This is correct, but does not change the fact that the heap size must be limited to no more than 50% of the available RAM. I think there is some confusion here. At a high level there are three main components to Elasticsearch's memory usage: the heap, direct memory, and filesystem cache (also known as page cache). Heap and direct memory are attributed to the Elasticsearch process; if they add up to more than the available RAM then the process is liable to be killed. Filesystem cache is not attributed to the process since it can all be discarded if needed (with a performance penalty obviously). Non-data nodes do not really need any filesystem cache as you say, but they still need direct memory for networking. Heap size is fixed at startup but direct memory grows and shrinks as needed. In older versions the direct memory size is limited to be no larger than the heap and in newer versions it has a slightly more conservative limit. Thus you need at least twice as much RAM as your heap size (plus overhead in older versions) just for the process, and anything left over is available for the filesystem cache.

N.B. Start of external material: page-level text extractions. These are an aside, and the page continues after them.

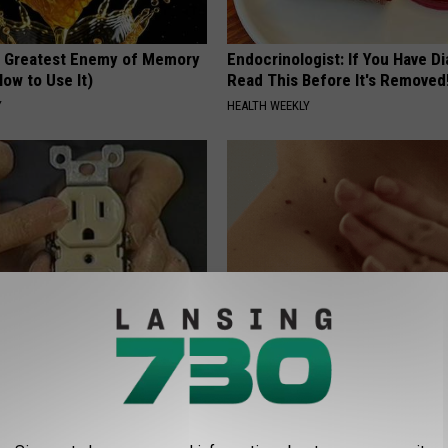
 Greatest Enemy of Memory
Endocrinologist: If You Have D
ow to Use It)
Read This Before It's Removed
Y
HEALTH WEEKLY
ck to Cut Your Electric Bill
Tired of Stubborn Skin Tags T
t)
Go Away? Try This
S
BHSKIN DERMATOLOGY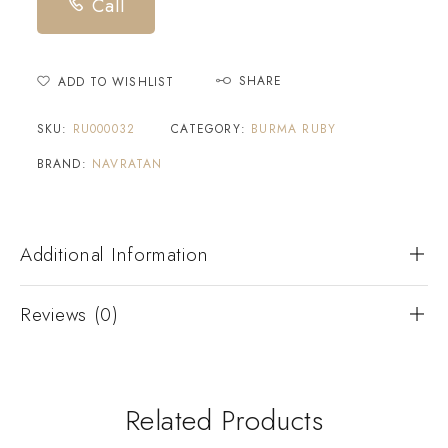
Call
SHARE
ADD TO WISHLIST
SKU:
RU000032
CATEGORY:
BURMA RUBY
BRAND:
NAVRATAN
Additional Information
Reviews (0)
Related Products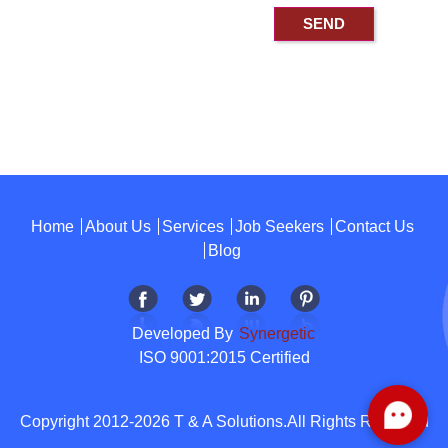
Home
About Us
Services
Job Seekers
Contact Us
Blog
Developed By
Synergetic
ISO 9001:2015 Certified
Copyright 2012-2026 T & A Solutions.All Rights Reserved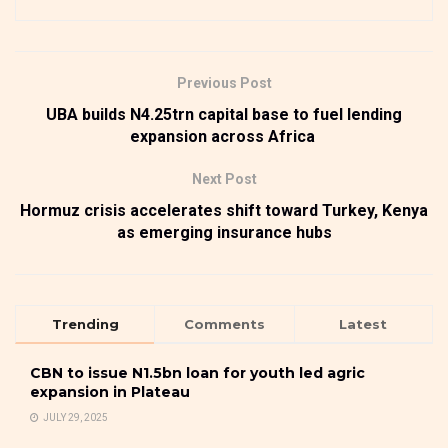
Previous Post
UBA builds N4.25trn capital base to fuel lending
expansion across Africa
Next Post
Hormuz crisis accelerates shift toward Turkey, Kenya
as emerging insurance hubs
Trending
Comments
Latest
CBN to issue N1.5bn loan for youth led agric
expansion in Plateau
JULY 29, 2025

The docs on this were adjusted to clarify this recently:
Elasticsearch requires memory for purposes other than the JVM heap and it is important to leave space for this. For instance, Elasticsearch uses off-heap buffers for efficient network communication, relies on the operating system’s filesystem cache for efficient access to files, and the JVM itself requires some memory too.
Here "off-heap buffers" is referring to direct memory, which is distinct from the filesystem cache.
It depends (of course). Since direct memory grows and shrinks as needed, it's possible that most of the spare 50% is used by the filesystem cache, but it's also possible that it's all taken up by networking. I know there have been changes within the 7.x series that affect the profile of direct memory usage but I've not been following the details.
No, I don't have any hard figures for this, except that it's certainly no more than the heap size. I would expect it to be quite spiky - I believe the most expensive time for a master node is when a lot of nodes are all concurrently joining the cluster, e.g. after a network partition heals, since the master must send the full cluster state to each joining node. In normal running I would expect it to be much lower.